Invalid UI assessment: there was almost no significant difference in the distribution of the ratings per the labelers.
Invalid UI labeling: dimensions of precision (88.7%) and SC (77.8%) indicated high work quality and were distinct.
Invalid Verification: SC was correlated ( $r_{11} = 0.622$ ) with the number of correct objects, but not with the number of all objects.
Invalid subjective impressions scales: as expected, ScaleA and ScaleO had significant positive correlation ( $r_{487} = 0.771$ ), while ScaleC and ScaleO had significant negative correlation ( $r_{487} = - 0.145$ ). The relation between ScaleA and ScaleC was more controversial, as known from the literature [20], and we did not find a significant correlation.
Imperfection in quality measurement: we tried the objective measure for SC (elements per UI) and ordinal scale correlation (Kendall’s tau-b) for Precision, but there were no major changes in the outcomes.
Uncontrolled differences in the models: the sample sizes varied from 41 to 45 (and even to 54 for one of the labelers), but there was no correlation between UI and the models’ $R^{2}$ .

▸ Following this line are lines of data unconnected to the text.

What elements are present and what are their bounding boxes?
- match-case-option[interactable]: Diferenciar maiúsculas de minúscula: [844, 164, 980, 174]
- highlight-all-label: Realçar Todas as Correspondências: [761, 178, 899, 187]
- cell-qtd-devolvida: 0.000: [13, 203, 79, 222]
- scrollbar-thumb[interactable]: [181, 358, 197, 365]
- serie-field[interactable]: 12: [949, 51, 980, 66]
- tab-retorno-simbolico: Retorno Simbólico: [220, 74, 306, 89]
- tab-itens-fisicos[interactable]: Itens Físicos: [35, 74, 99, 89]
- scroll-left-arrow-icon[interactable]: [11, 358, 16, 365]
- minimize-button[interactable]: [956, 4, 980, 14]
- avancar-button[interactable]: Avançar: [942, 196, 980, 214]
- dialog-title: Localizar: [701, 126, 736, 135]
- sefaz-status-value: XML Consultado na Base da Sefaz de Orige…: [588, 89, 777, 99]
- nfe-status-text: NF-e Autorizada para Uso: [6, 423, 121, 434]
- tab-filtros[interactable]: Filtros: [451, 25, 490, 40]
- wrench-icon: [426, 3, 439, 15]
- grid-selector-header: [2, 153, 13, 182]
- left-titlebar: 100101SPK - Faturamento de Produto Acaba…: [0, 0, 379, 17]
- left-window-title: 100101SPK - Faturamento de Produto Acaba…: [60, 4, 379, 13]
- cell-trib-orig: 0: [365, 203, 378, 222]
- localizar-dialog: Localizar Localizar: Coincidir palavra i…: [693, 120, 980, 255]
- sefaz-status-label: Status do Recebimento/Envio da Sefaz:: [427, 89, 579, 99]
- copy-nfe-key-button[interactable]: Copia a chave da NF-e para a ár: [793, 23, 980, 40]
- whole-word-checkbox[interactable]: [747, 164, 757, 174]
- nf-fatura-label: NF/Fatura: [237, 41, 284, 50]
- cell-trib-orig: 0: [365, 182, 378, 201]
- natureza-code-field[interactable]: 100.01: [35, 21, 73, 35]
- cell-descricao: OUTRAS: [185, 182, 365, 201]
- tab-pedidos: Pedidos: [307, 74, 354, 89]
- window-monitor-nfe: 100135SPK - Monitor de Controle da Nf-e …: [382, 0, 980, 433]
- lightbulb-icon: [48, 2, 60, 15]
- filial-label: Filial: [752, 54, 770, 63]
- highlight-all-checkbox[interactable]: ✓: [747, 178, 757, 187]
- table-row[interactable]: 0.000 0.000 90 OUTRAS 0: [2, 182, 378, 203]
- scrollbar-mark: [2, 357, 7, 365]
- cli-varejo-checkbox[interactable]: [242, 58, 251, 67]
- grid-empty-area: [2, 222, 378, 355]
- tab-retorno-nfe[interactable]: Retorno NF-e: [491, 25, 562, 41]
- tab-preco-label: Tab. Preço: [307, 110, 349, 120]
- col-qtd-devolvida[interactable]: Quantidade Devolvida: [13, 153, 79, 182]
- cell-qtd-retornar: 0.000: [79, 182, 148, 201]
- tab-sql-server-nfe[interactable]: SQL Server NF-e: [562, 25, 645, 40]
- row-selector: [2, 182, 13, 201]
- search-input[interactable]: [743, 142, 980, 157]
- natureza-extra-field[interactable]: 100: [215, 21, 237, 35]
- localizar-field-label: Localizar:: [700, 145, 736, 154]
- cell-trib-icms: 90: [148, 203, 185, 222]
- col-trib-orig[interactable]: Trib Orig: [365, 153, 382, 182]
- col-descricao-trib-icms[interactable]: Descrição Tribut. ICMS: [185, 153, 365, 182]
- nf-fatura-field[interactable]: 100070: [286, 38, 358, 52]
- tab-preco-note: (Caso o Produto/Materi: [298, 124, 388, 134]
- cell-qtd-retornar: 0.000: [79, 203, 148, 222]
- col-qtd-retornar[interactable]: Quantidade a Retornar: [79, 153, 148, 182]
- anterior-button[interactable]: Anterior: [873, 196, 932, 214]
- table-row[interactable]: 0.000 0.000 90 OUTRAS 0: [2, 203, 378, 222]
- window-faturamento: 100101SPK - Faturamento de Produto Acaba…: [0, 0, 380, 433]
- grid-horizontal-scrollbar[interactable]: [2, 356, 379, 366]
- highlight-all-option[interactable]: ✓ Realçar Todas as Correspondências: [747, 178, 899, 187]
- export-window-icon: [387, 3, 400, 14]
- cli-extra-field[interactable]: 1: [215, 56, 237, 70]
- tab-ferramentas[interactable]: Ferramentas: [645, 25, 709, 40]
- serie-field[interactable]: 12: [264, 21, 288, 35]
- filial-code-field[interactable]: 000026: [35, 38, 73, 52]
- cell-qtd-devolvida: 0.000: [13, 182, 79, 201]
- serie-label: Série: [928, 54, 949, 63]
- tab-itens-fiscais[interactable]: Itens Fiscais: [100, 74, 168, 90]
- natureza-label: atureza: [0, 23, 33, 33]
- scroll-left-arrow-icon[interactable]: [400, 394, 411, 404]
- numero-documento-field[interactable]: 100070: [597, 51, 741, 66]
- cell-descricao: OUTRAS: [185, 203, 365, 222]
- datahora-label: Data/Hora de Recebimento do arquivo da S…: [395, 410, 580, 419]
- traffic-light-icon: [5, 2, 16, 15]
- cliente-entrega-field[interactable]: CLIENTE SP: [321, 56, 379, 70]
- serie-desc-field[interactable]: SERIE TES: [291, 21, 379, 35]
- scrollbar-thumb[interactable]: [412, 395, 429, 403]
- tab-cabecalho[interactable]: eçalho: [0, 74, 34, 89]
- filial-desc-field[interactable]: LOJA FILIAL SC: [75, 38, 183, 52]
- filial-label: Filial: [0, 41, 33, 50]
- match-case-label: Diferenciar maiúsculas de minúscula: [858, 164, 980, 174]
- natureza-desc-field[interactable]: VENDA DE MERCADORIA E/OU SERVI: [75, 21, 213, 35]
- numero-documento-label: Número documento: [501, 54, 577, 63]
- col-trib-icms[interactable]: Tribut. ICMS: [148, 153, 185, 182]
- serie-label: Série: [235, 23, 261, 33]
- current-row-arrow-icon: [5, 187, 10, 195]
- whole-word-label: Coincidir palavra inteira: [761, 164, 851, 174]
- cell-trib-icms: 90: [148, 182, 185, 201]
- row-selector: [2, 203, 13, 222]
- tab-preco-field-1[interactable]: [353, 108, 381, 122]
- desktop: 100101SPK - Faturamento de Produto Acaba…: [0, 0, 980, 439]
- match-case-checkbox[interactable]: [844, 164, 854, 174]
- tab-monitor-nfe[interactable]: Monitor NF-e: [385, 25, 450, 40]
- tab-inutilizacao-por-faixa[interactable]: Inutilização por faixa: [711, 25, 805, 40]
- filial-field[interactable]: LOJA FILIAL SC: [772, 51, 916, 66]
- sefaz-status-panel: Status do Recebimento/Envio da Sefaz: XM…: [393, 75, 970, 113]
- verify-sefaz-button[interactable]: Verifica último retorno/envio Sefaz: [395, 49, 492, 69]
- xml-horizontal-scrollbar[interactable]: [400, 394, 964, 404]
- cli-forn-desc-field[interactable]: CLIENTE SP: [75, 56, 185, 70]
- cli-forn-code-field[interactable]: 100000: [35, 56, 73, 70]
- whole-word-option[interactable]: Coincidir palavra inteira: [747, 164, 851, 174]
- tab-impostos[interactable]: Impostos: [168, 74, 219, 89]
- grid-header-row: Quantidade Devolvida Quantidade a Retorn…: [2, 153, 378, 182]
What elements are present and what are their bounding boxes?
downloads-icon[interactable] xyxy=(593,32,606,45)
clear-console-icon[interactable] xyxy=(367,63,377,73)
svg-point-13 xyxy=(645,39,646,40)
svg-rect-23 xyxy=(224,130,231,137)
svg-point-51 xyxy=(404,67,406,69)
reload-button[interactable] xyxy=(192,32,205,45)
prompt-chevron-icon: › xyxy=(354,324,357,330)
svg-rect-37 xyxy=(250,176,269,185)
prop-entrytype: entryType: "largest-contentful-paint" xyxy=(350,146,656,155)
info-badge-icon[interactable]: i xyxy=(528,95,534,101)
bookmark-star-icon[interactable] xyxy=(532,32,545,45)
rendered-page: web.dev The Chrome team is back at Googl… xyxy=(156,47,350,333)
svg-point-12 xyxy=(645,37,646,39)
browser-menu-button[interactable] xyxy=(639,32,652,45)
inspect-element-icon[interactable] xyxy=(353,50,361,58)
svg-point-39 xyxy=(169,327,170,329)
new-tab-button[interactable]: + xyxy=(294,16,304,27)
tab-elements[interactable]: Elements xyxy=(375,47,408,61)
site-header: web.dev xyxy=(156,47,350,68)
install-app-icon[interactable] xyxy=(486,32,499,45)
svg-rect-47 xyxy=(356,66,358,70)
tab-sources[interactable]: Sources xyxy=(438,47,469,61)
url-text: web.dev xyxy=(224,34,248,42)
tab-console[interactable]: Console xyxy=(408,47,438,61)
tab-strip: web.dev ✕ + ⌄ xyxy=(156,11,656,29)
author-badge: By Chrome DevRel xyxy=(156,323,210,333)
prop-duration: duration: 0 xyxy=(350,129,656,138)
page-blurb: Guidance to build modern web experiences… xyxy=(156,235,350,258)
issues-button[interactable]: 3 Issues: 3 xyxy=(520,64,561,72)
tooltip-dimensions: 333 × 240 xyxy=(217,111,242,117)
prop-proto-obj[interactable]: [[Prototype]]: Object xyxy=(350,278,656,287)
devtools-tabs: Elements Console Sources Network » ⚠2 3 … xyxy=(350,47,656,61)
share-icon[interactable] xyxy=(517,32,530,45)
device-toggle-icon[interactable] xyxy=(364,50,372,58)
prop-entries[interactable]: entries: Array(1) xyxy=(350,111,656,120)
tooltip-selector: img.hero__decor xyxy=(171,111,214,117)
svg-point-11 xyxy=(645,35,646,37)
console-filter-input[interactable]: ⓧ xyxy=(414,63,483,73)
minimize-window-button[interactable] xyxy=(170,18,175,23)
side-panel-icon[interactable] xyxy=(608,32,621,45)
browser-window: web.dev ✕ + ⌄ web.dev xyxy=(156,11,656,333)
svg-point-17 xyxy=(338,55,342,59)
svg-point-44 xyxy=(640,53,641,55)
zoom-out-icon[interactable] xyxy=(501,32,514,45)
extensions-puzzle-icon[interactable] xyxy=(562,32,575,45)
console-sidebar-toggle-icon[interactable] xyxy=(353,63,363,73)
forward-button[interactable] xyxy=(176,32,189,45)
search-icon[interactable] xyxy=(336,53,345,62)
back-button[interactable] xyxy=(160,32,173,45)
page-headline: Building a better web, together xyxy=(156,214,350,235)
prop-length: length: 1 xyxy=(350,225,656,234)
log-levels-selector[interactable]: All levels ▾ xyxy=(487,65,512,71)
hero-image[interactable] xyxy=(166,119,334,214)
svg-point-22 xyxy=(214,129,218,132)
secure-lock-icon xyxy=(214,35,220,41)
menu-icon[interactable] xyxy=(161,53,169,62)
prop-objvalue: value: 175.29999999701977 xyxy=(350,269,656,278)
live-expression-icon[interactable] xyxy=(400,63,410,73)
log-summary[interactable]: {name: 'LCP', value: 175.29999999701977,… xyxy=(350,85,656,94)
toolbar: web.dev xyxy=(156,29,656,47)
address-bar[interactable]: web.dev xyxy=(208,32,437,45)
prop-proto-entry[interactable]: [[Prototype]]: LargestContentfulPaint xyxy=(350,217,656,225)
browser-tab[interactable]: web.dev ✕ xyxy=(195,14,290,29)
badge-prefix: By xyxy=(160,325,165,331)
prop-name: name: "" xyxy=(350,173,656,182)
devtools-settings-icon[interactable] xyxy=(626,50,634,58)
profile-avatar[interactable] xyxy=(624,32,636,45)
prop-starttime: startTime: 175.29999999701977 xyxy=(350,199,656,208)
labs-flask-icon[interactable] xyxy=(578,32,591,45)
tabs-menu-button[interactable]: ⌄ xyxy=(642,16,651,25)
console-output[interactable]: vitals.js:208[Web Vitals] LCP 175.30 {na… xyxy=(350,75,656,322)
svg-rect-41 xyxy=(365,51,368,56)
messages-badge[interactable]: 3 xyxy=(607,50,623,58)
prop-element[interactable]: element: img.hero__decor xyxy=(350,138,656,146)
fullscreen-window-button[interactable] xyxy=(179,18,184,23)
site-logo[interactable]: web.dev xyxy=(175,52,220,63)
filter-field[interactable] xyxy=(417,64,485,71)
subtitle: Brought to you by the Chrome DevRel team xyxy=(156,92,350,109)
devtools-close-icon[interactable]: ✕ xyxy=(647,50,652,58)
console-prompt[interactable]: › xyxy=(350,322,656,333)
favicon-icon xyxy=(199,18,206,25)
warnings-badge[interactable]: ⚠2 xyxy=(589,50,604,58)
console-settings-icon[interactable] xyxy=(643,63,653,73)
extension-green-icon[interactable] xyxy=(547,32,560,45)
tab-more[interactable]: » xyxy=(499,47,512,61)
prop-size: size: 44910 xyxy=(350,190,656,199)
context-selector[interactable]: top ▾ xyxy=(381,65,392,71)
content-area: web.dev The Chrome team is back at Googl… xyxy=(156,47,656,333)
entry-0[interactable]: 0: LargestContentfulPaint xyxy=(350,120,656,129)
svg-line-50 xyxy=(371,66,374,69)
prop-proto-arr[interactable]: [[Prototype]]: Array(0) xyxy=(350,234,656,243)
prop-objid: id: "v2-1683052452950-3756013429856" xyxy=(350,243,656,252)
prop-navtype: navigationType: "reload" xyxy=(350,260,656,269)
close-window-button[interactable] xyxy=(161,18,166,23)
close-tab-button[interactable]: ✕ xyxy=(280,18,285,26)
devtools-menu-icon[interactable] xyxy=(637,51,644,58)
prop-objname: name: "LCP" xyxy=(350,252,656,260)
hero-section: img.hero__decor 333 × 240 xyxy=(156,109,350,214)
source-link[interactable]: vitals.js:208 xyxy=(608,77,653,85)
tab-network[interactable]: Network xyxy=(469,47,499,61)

The discovered negative correlations between the labelers’ precision and the quality of the resulting models are not entirely clear to us, and we do not yet have a convincing explanation. We would like to note that the effect was found for the scale of aesthetics and the related scale of orderliness, but not for the less subjective scale of complexity. It is believed that aesthetics judgements for visual objects are rather high level, involving the factors of layout, visual hierarchy, colors, etc. Individual elements are grouped according to Gestalt principles, and imprecisions and omissions might even contribute to that—think of an Impressionist painting. Correspondingly, we might speculate that the indilligent workers would have a bias towards picking the UI elements and labeling them in a way matching the actual human perception. However, a much closer look at their output would be required before making any justified conclusions.

Among the limitations of our study, we see the relative minimalism of the linear regression UBMs. We only employed eight factors, and often they would not even be significant in the models. Correspondingly, the absolute quality levels of some models were rather modest, while the average

R^{2}

per the 33 models turned out to be 0.281. The latter is arguably acceptable for our small-scale study that deliberately incorporated the potentially low-quality input data. For instance, in our another study with the same set of university websites screenshots,

R^{2} s

ranged from 0.105 to 0.248 (similarly, aesthetics had the highest

R^{2}

of the three scales) [8]. However, recognizably, there the number of factors was smaller, and the number of samples was higher. In any case, in the current study we were interested in the relative values and never intended to use the models in production.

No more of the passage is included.